TASK BRIEF ->
I would like every record reproduced exactly, with the pictures left out.

DATA LISTING ->
>>>>>

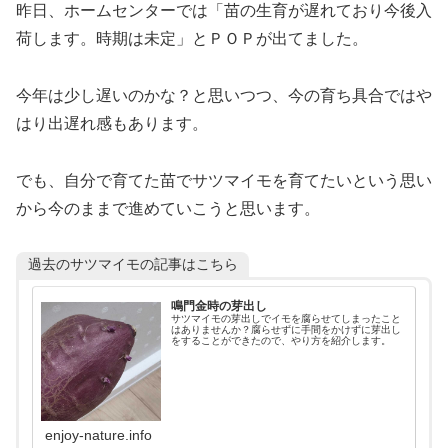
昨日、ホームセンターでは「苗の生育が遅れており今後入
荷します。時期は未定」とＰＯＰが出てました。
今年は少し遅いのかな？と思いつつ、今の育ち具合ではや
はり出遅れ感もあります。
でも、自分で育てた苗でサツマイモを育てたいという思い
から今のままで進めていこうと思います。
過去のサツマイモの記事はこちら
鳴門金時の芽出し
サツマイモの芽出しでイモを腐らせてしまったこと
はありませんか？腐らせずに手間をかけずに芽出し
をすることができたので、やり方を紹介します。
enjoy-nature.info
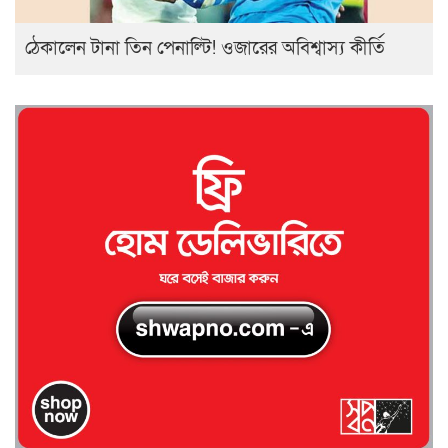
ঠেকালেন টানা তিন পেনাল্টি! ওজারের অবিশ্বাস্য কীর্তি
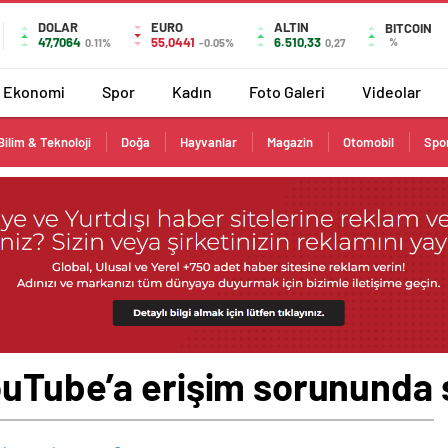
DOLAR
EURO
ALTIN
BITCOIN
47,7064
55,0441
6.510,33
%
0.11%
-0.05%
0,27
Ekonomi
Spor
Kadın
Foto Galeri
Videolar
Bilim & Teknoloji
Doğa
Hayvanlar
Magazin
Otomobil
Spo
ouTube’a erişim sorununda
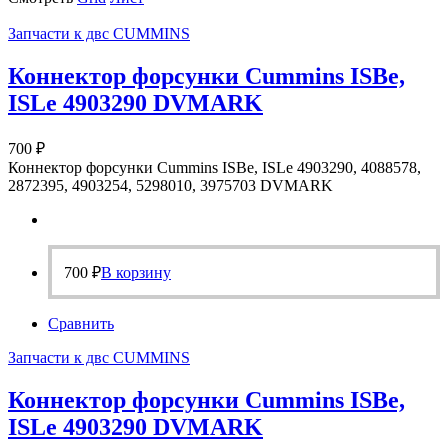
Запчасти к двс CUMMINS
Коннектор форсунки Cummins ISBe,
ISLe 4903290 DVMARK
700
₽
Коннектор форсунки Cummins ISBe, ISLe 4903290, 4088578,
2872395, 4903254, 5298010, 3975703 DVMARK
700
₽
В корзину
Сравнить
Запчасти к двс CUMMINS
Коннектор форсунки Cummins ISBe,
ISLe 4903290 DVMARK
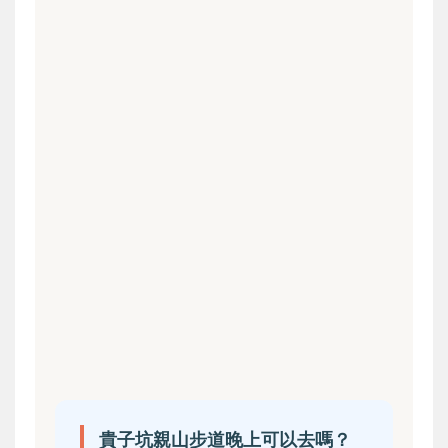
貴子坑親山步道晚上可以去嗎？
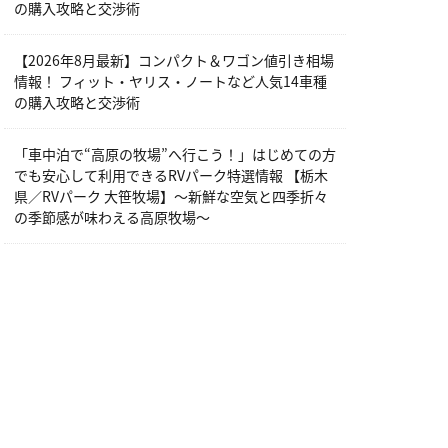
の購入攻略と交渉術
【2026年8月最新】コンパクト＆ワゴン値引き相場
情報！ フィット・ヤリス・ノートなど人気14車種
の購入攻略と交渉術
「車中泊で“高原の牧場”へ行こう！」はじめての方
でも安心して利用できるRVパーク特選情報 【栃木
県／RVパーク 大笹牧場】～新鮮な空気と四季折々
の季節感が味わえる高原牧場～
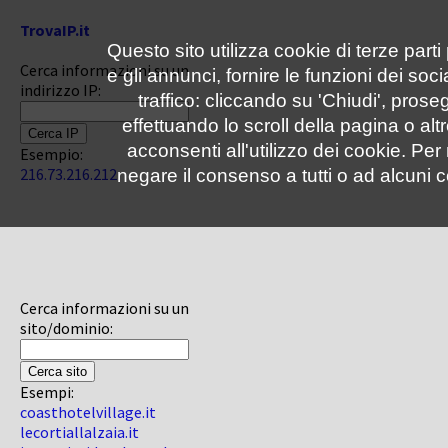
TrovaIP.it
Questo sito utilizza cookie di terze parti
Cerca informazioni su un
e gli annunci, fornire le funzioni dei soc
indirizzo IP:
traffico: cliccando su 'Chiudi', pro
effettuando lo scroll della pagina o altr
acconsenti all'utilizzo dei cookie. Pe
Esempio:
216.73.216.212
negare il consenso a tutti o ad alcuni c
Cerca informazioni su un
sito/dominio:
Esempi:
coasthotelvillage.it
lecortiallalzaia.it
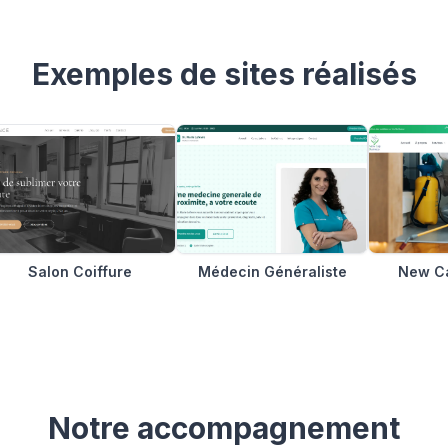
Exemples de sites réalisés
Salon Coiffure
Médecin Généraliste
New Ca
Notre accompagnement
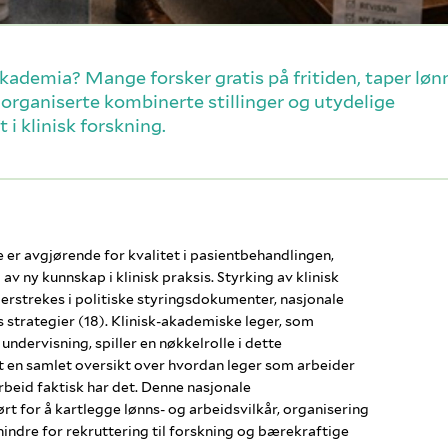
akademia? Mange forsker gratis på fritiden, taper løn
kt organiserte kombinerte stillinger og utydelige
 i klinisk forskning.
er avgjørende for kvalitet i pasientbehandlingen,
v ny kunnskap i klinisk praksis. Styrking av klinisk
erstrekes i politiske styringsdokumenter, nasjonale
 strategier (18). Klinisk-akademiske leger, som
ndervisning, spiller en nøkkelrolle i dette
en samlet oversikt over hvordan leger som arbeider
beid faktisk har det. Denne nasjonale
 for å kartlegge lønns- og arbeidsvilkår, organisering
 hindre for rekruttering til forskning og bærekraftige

<<<<<

EXPECTED OUTPUT ->
昨日、ホームセンターでは「苗の生育が遅れており今後入
荷します。時期は未定」とＰＯＰが出てました。
今年は少し遅いのかな？と思いつつ、今の育ち具合ではや
はり出遅れ感もあります。
でも、自分で育てた苗でサツマイモを育てたいという思い
から今のままで進めていこうと思います。
過去のサツマイモの記事はこちら
鳴門金時の芽出し
サツマイモの芽出しでイモを腐らせてしまったこと
はありませんか？腐らせずに手間をかけずに芽出し
をすることができたので、やり方を紹介します。
enjoy-nature.info
ঠেকালেন টানা তিন পেনাল্টি! ওজারের অবিশ্বাস্য কীর্তি
DOLAR
EURO
ALTIN
BITCOIN
47,7064
55,0441
6.510,33
%
0.11%
-0.05%
0,27
Ekonomi
Spor
Kadın
Foto Galeri
Videolar
Bilim & Teknoloji
Doğa
Hayvanlar
Magazin
Otomobil
Spo
ouTube’a erişim sorununda
Запчасти к двс CUMMINS
Коннектор форсунки Cummins ISBe,
ISLe 4903290 DVMARK
700
₽
Коннектор форсунки Cummins ISBe, ISLe 4903290, 4088578,
2872395, 4903254, 5298010, 3975703 DVMARK
700
₽
В корзину
Сравнить
Запчасти к двс CUMMINS
Коннектор форсунки Cummins ISBe,
ISLe 4903290 DVMARK
貴子坑親山步道晚上可以去嗎？
の購入攻略と交渉術
【2026年8月最新】コンパクト＆ワゴン値引き相場
情報！ フィット・ヤリス・ノートなど人気14車種
の購入攻略と交渉術
「車中泊で“高原の牧場”へ行こう！」はじめての方
でも安心して利用できるRVパーク特選情報 【栃木
県／RVパーク 大笹牧場】～新鮮な空気と四季折々
の季節感が味わえる高原牧場～
TrovaIP.it
Questo sito utilizza cookie di terze parti
Cerca informazioni su un
e gli annunci, fornire le funzioni dei soc
indirizzo IP:
traffico: cliccando su 'Chiudi', pro
effettuando lo scroll della pagina o altr
acconsenti all'utilizzo dei cookie. Pe
Esempio:
216.73.216.212
negare il consenso a tutti o ad alcuni c
Cerca informazioni su un
sito/dominio:
Esempi:
coasthotelvillage.it
lecortiallalzaia.it
Exemples de sites réalisés
Salon Coiffure
Médecin Généraliste
New Ca
Notre accompagnement
akademia? Mange forsker gratis på fritiden, taper løn
kt organiserte kombinerte stillinger og utydelige
 i klinisk forskning.
er avgjørende for kvalitet i pasientbehandlingen,
v ny kunnskap i klinisk praksis. Styrking av klinisk
erstrekes i politiske styringsdokumenter, nasjonale
 strategier (18). Klinisk-akademiske leger, som
ndervisning, spiller en nøkkelrolle i dette
en samlet oversikt over hvordan leger som arbeider
beid faktisk har det. Denne nasjonale
 for å kartlegge lønns- og arbeidsvilkår, organisering
 hindre for rekruttering til forskning og bærekraftige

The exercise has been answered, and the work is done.